What to work on » Return the lines below that contain the word "policy".

Records from a dataset
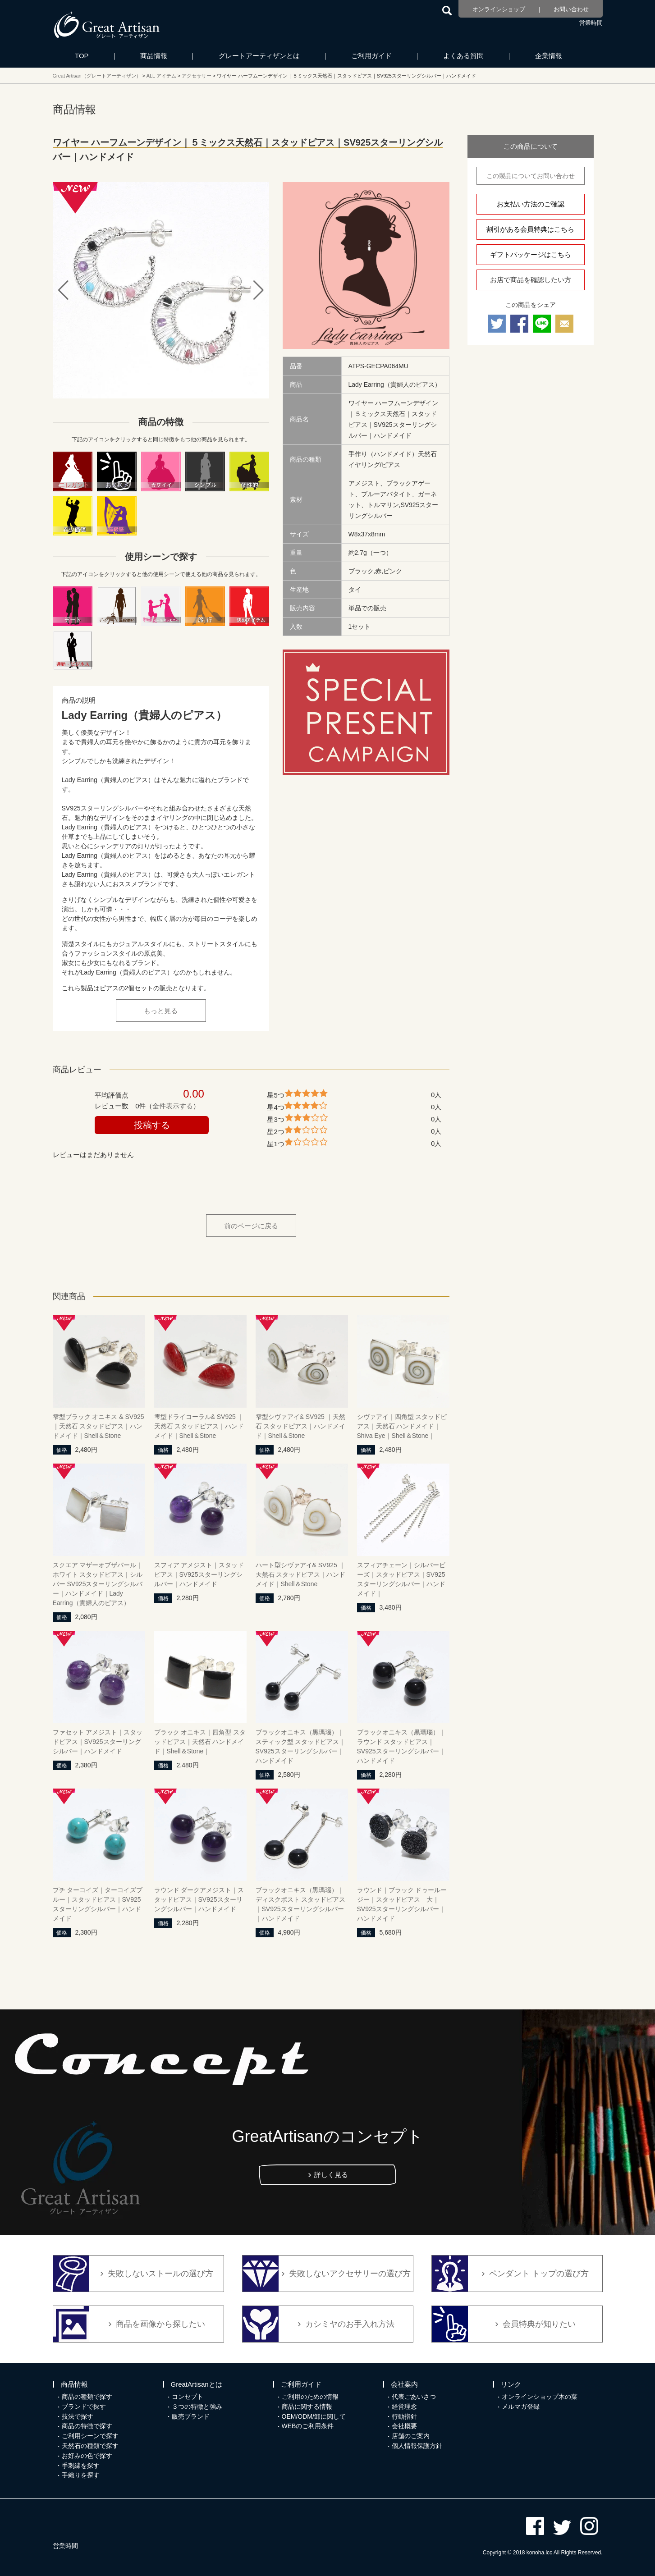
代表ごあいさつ (414, 2396)
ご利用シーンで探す (90, 2435)
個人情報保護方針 (417, 2445)
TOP (82, 55)
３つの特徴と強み (197, 2406)
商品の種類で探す (87, 2396)
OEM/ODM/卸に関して (314, 2416)
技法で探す (77, 2416)
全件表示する (172, 1106)
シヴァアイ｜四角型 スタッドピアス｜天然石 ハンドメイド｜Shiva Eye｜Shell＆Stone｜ (402, 1426)
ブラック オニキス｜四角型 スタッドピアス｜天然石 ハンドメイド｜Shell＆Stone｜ (200, 1742)
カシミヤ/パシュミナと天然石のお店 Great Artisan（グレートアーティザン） (107, 24)
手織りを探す (81, 2475)
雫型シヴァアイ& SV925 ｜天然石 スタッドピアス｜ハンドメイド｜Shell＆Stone (301, 1426)
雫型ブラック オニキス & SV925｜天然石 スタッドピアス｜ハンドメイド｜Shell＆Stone (98, 1426)
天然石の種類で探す (90, 2445)
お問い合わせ (571, 9)
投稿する (152, 1125)
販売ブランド (191, 2416)
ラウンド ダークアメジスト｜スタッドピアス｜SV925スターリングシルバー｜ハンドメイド (199, 1899)
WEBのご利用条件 (308, 2426)
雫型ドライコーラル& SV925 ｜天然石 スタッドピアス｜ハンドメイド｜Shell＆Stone (199, 1426)
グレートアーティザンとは (259, 55)
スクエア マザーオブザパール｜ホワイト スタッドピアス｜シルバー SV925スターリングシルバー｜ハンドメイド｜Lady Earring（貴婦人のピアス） (98, 1583)
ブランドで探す (84, 2406)
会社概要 (404, 2426)
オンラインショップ (498, 9)
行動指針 (404, 2416)
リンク (511, 2384)
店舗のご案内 (411, 2435)
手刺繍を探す (81, 2465)
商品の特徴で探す (87, 2426)
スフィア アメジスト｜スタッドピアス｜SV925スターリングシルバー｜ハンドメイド (199, 1574)
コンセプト (187, 2396)
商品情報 (153, 55)
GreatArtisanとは (196, 2384)
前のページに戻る (251, 1226)
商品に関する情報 (307, 2406)
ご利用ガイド (371, 55)
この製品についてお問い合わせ (530, 175)
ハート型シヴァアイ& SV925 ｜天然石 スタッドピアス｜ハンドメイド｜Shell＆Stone (301, 1574)
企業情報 (548, 55)
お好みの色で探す (87, 2455)
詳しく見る (331, 2174)
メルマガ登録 (521, 2406)
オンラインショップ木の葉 (539, 2396)
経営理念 (404, 2406)
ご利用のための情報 (310, 2396)
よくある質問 (463, 55)
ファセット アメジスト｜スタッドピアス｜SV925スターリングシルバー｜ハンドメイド (98, 1742)
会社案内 (404, 2384)
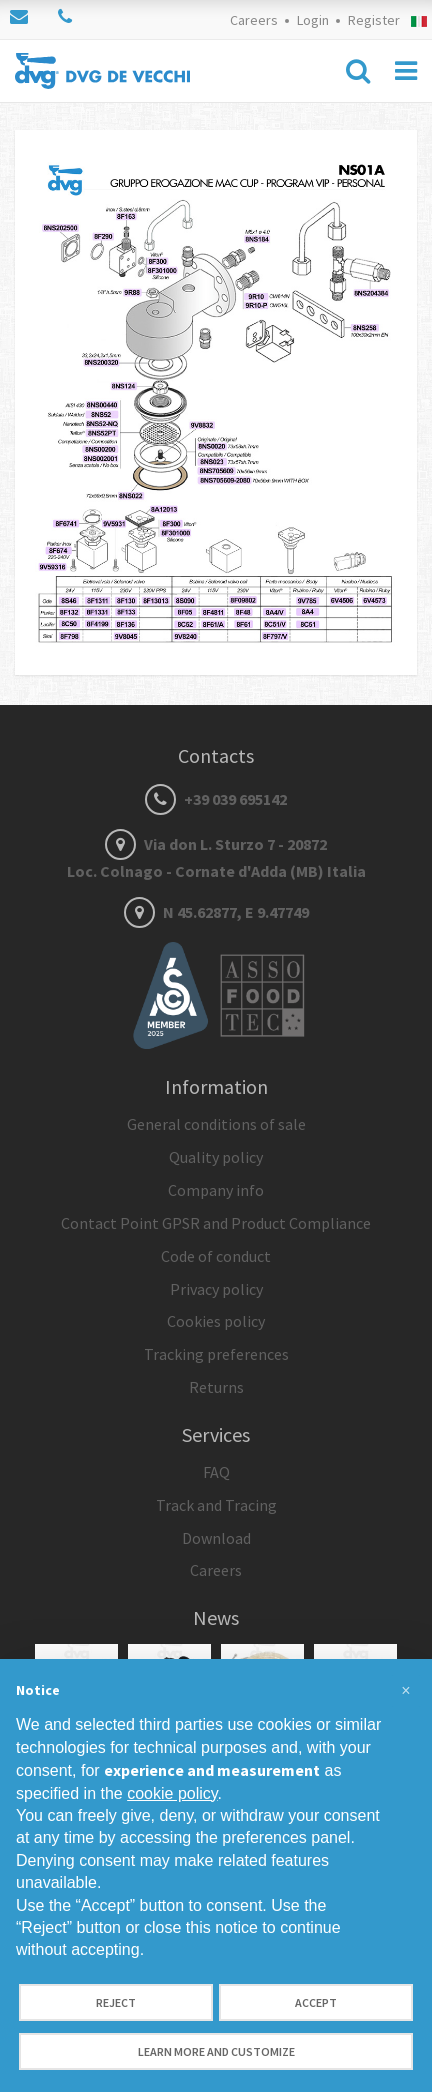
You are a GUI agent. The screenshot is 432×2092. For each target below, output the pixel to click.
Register (374, 20)
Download (216, 1538)
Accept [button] (316, 2002)
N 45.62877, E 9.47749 (216, 912)
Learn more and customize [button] (216, 2051)
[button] (406, 1691)
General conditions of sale (216, 1124)
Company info (216, 1190)
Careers (254, 20)
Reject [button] (116, 2002)
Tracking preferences (216, 1354)
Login (313, 20)
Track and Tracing (216, 1505)
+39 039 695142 (216, 799)
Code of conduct (216, 1256)
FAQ (216, 1472)
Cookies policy (216, 1321)
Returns (216, 1387)
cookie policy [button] (172, 1793)
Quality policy (216, 1157)
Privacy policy (216, 1289)
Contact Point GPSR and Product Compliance (216, 1223)
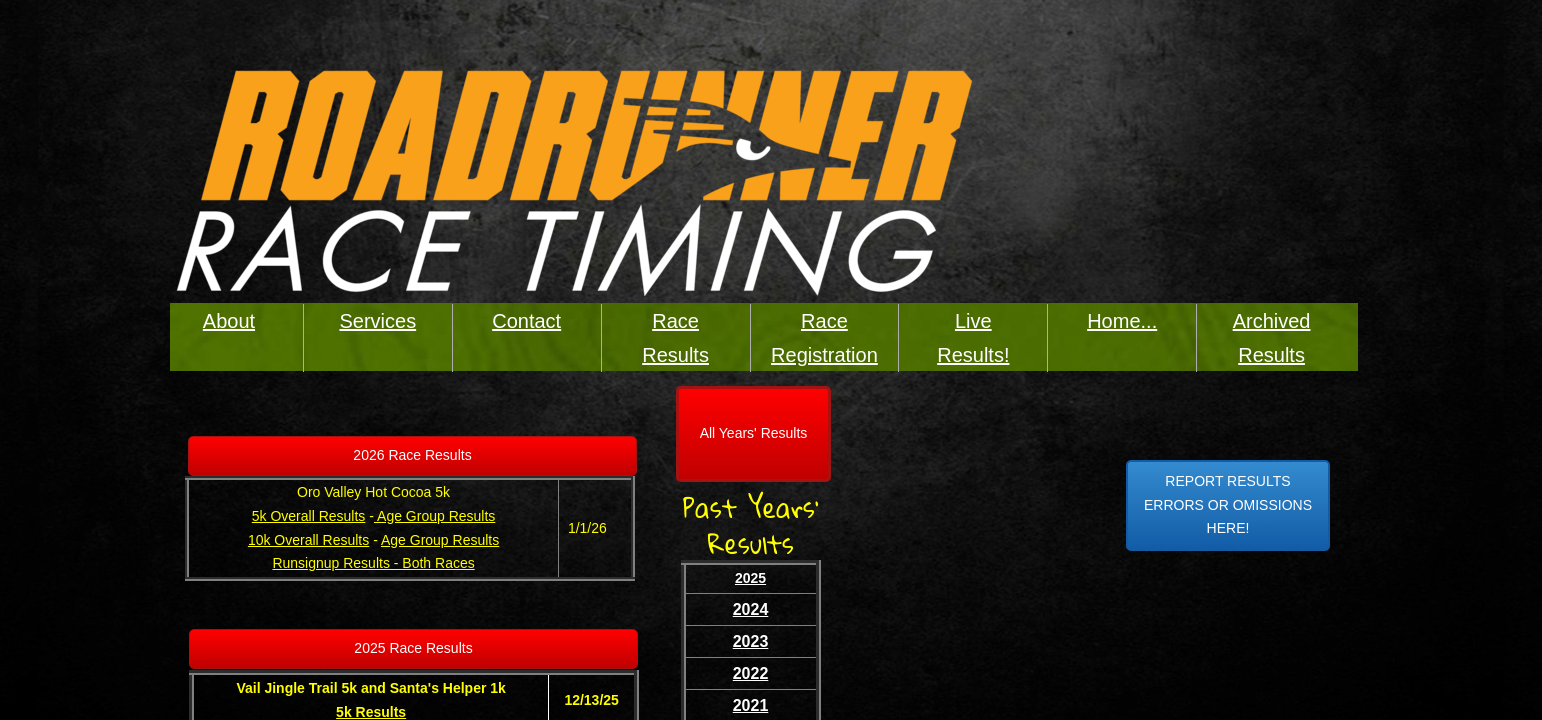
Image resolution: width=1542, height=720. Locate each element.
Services (377, 321)
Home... (1122, 321)
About (229, 321)
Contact (526, 321)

Response area »
Cookies policy (216, 1321)
cookie policy [button] (172, 1793)
Quality policy (216, 1157)
Privacy policy (216, 1289)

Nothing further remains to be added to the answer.